= Reeh–Schlieder theorem =

Theorem in axiomatic quantum field theory

The Reeh–Schlieder theorem is a result in relativistic local quantum field theory published by Helmut Reeh and Siegfried Schlieder in 1961.

The theorem states that the vacuum state $\vert \Omega \rangle$ is a cyclic vector for the field algebra $\mathcal{A}(\mathcal{O})$ corresponding to any open set $\mathcal{O}$ in Minkowski space. That is, any state $\vert \psi \rangle$ can be approximated to arbitrary precision by acting on the vacuum with an operator selected from the local algebra, even for $\vert \psi \rangle$ that contain excitations arbitrarily far away in space. In this sense, states created by applying elements of the local algebra to the vacuum state are not localized to the region $\mathcal{O}$.

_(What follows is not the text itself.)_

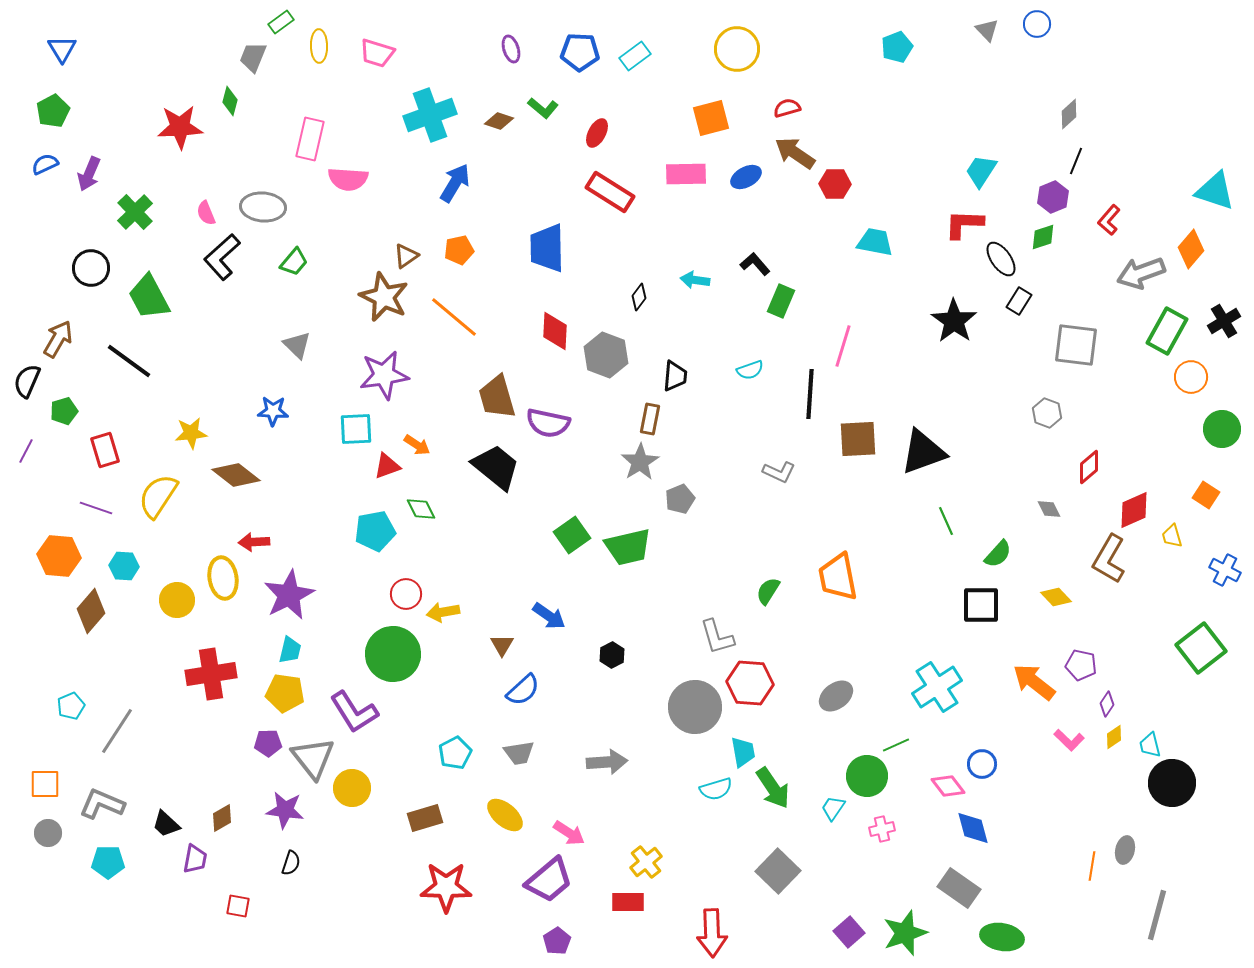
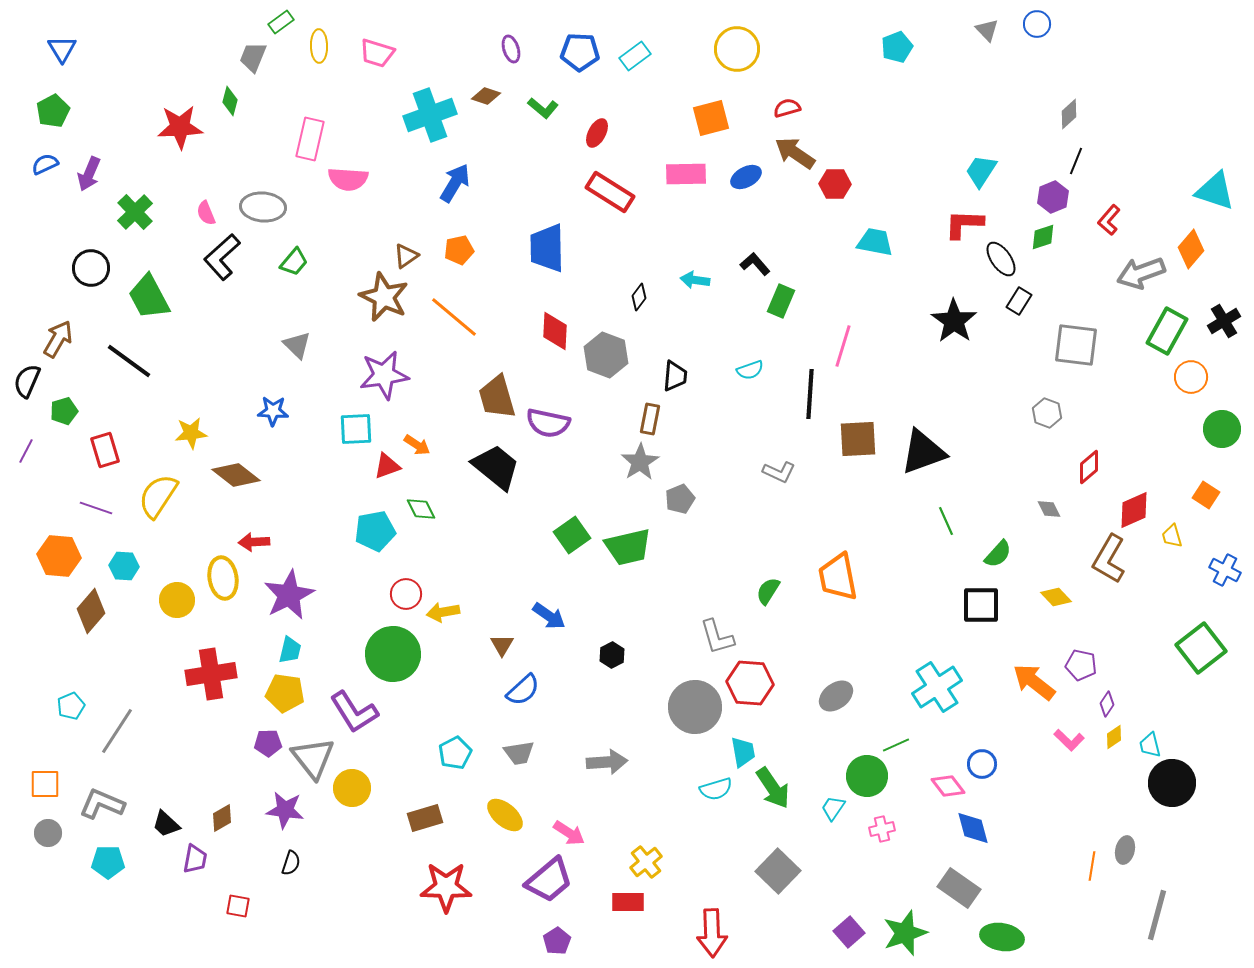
brown diamond at (499, 121): moved 13 px left, 25 px up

For practical purposes, however, local operators still generate quasi-local states. More precisely, the long range effects of the operators of the local algebra will diminish rapidly with distance, as seen by the cluster properties of the Wightman functions. And with increasing distance, creating a unit vector localized outside the region requires operators of ever increasing operator norm.

This theorem is also cited in connection with quantum entanglement. But it is subject to some doubt whether the Reeh–Schlieder theorem can usefully be seen as the quantum field theory analog to quantum entanglement, since the exponentially-increasing energy needed for long range actions will prohibit any macroscopic effects. However, Benni Reznik showed that vacuum entanglement can be distilled into EPR pairs used in quantum information tasks.

It is known that the Reeh–Schlieder property applies not just to the vacuum but in fact to any state with bounded energy. If some finite number N of space-like separated regions is chosen, the multipartite entanglement can be analyzed in the typical quantum information setting of N abstract quantum systems, each with a Hilbert space possessing a countable basis, and the corresponding structure has been called superentanglement.